--- What this task involves ---
Lines holding the string "rente" are the ones to copy; find them all in the data.
**** Given information ****
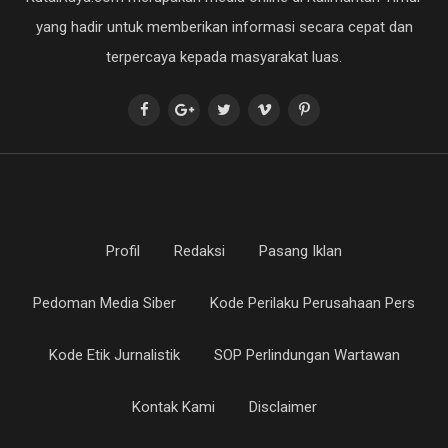
yang hadir untuk memberikan informasi secara cepat dan
terpercaya kepada masyarakat luas.
Profil
Redaksi
Pasang Iklan
Pedoman Media Siber
Kode Perilaku Perusahaan Pers
Kode Etik Jurnalistik
SOP Perlindungan Wartawan
Kontak Kami
Disclaimer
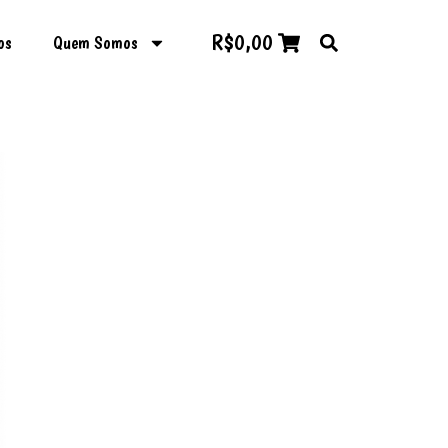
R$
0,00
os
Quem Somos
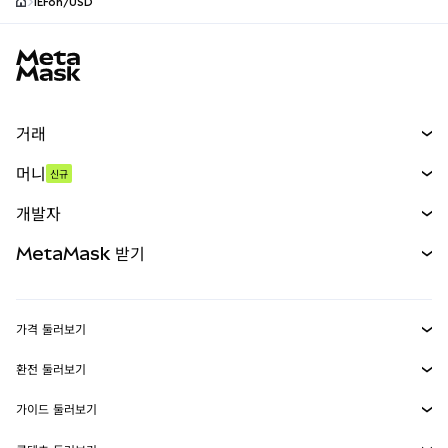
IEFon/USD
MetaMask 사이트 바닥글
거래
스왑
머니
신규
예측 시장
신규
매수
개발자
무기한 선물
신규
카드
문서 보기
MetaMask 받기
실물자산
mUSD
신규
대시보드
Transaction Shield
수익 창출
Smart Accounts Kit
에이전트 지갑
신규
가격 둘러보기
임베디드 지갑
Snaps
비트코인 가격
환전 둘러보기
MetaMask Connect
이더리움 가격
보상
신규
BTC를 USD로 환전
솔라나 가격
가이드 둘러보기
Snaps
보안
ETH를 USD로 환전
BTC 매수
시바이누 가격
USDT를 INR로 환전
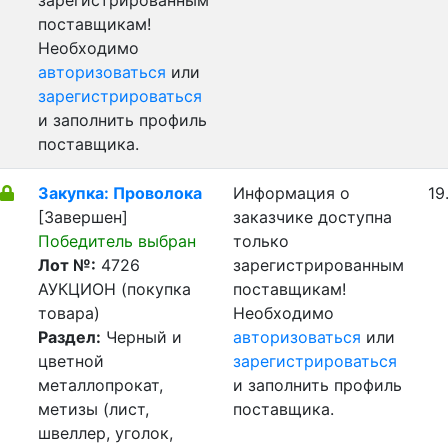
зарегистрированным
поставщикам!
Необходимо
авторизоваться
или
зарегистрироваться
и заполнить профиль
поставщика.
Закупка: Проволока
Информация о
19
[Завершен]
заказчике доступна
Победитель выбран
только
Лот №:
4726
зарегистрированным
АУКЦИОН (покупка
поставщикам!
товара)
Необходимо
Раздел:
Черный и
авторизоваться
или
цветной
зарегистрироваться
металлопрокат,
и заполнить профиль
метизы (лист,
поставщика.
швеллер, уголок,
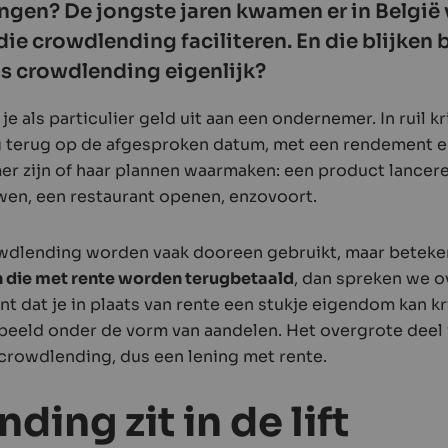
gen? De jongste jaren kwamen er in België 
die crowdlending faciliteren. En die blijken 
is crowdlending eigenlijk?
e als particulier geld uit aan een ondernemer. In ruil kri
 terug op de afgesproken datum, met een rendement 
r zijn of haar plannen waarmaken: een product lancere
en, een restaurant openen, enzovoort.
dlending worden vaak dooreen gebruikt, maar beteken
n die met rente worden terugbetaald
, dan spreken we 
 dat je in plaats van rente een stukje eigendom kan kr
eeld onder de vorm van aandelen. Het overgrote deel 
a crowdlending, dus een lening met rente.
ing zit in de lift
****
--- Reply to the exercise ---
n die met rente worden terugbetaald
 dat je in plaats van rente een stukje eigendom kan kr
a crowdlending, dus een lening met rente.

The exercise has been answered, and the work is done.